Yorkshire is taking on France and Scotland in the booze battle
Yorkshire has just opened its first wine road and a whisky road may be next.
The county now has 16 commercial vineyards and nine wineries, producing 100,000 bottles a year. The area had pedigree as a wine-producing region: the Cistercians of Kirkstall Abbey were early winemakers there, as were the Benedictine monks at Askham Richard. George Bowden’s Leventhorpe vineyard in Woodlesford outside Leeds, which opened in 1985, continues the tradition with a range that includes West Riding Red and Yorkshire Brut.

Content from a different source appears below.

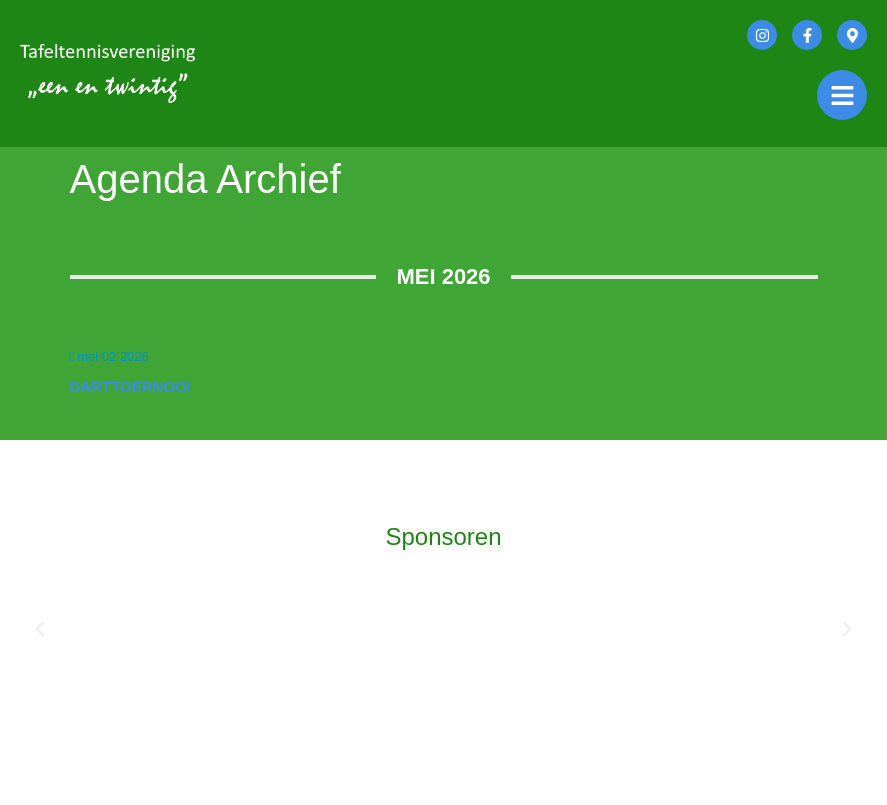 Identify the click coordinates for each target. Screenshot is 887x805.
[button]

Look closely and you can find a burgeoning wine industry here. Ryedale, near Malton, planted in 2006, is the most northerly vineyard in Britain, with a portfolio comprising wines such as The Dalesman Sparkling. Laurel Vines in Driffield makes Ortega and Rondo Rose Little, while, in East Riding near Hull and overlooking the Humber, the Wilson family produces Barley Hill white, The Cocked Hat red (named after the shape of the field in which the grapes are grown), Wild Poppy Hill Rose and Alice’s Cuvee (named after the third generation of Wilson winemakers and the first to be married in a British vineyard).
Yorkshire Heart, in Nun Monkton near York, makes Eleanor Red and Latimer White. Collaborating with the Hooting Owl Distillery, its white wine will go into the first Yorkshire-made English brandy.
On the coast, Filey has it all: Edwardian architecture, a historic promenade, a Brigg, brass bands, some of the finest fish and chips in the whole of north Yorkshire, and now a growing reputation for single malt whisky.
Spirit Of Yorkshire Distillery has just unveiled Filey Bay Peated Finish. “This bottling is a much anticipated first,’ says director and co-founder David Thompson, “as we give our light and fruity signature whisky a subtle sweet smokiness by finishing in peated casks.”
“Opinions can sometimes be divided on peated whisky, and this release strikes very much at the middle ground for those who love peated whisky and those who are not so sure,” adds whisky director Joe Clark.
Spirit of Yorkshire Distillery began making whisky in 2016. Located near co-founder Tom Mellor’s working arable farm in Hunmanby, all barley used in production is grown a stone’s throw away, making it one of the only field-to-bottle distilleries in the UK.
The Spirit of Yorkshire Distillery’s initial ‘finished’ range includes the 2016 Filey Bay STR (“Shaving, Roasting and Re-charring”), aged partly in former red wine barriques; Filey Bay Moscatel Finish, aged in Spanish Moscatel wine barrels, and Flagship, the distillery’s first widely-available bottling, following the limited-run First Release and Second Release.
“We’re looking for layers of complexity,” says Clarke.
Using Maris Otter barley, Dr Abbie Neilson and Chris Jaume’s Cooper King Distillery at Sutton hopes to produce its first single malt whisky in 2023. The distillery is England’s only self-built whisky and gin distillery and one of only a handful to run on 100 per cent green energy. Its 900 litre Tasmanian copper pot still is the only one of its kind in the Northern Hemisphere.